It's been two and a half years since I last checked in with Tomoko Kuroki, world-class otaku and eternal contender for Most Awkward Person in The World. The last time I read a couple of manga volumes about her, I found the jokes were getting too "in" and the cultural references too decidedly Japanese for me to enjoy it the way I did the first few. (For more, check out my previous posts on volumes 1 and 2, 3, 4, 5 and 6-7.)
But I'm back for No Matter How I Look at It, It's You Guys' Fault I'm Not Popular!'s eighth and ninth volumes, which were sitting gathering dust on my shelf. (Two more volumes have since emerged, and I'm not sure the series is done even now.)
These two volumes see Tomoko go on a class trip and compete in her school's bi-annual sports festival. The cynic in me takes that as an indication that the series has run longer than creator Nico Tanigawa expected or planned, and so she's now running Tomoko through standard Japanese high school events to see how Tomoko reacts. Even if that's the case, it's not a bad idea -- Tomoko is still so thoroughly living in her own world that she inevitably brings confusion and awkwardness everywhere she goes.
(And the target audience -- both in Japan and slightly less so over on my side of the Pacific -- will be very familiar with the cultural/social references that just whiz past me.)

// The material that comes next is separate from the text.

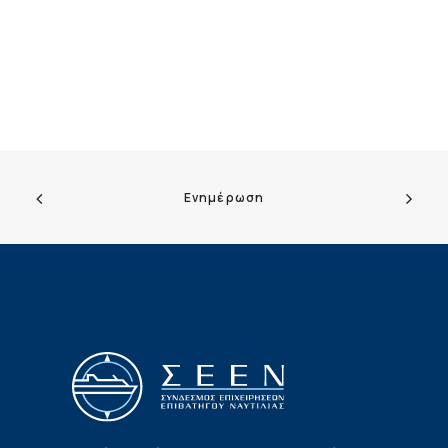
Ενημέρωση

I guess I'm still in basically the same position I was when I read the last couple of volumes: this is fun and entertaining, but it feels like this series should have been over by now. Tomoko is not going to change or learn, which limits the stories you can tell about her. A character like that is not built to sustain continuing, ongoing stories -- she's a caricature, so you want to show her from her best side, do the best stories right, and get out. I'm thinking two thousand plus pages of stories about Tomoko is probably too many, but I suppose there are people who want four or five thousand -- and capitalism means that if there's enough of them, they get their way.
In any case, don't start here. Starting any manga series at volume eight is a bad idea, but especially so with a one-joke character. Try the first book, see if you like it, and keep going as long as you do. (Not bad advice for anything, I suppose.)